- Task directions -
An exact transcription of the listing, without its images, is what the answer must contain.

- Available data -

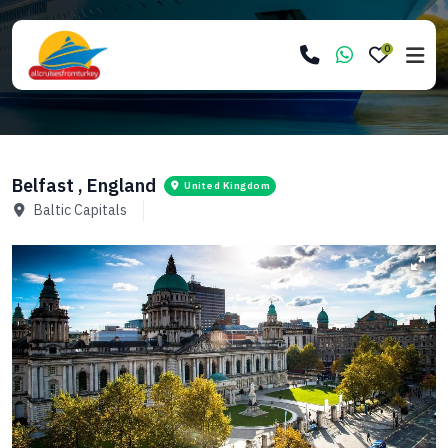
0
Belfast , England
United Kingdom
Baltic Capitals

- Response to the exercise -
0
Belfast , England
United Kingdom
Baltic Capitals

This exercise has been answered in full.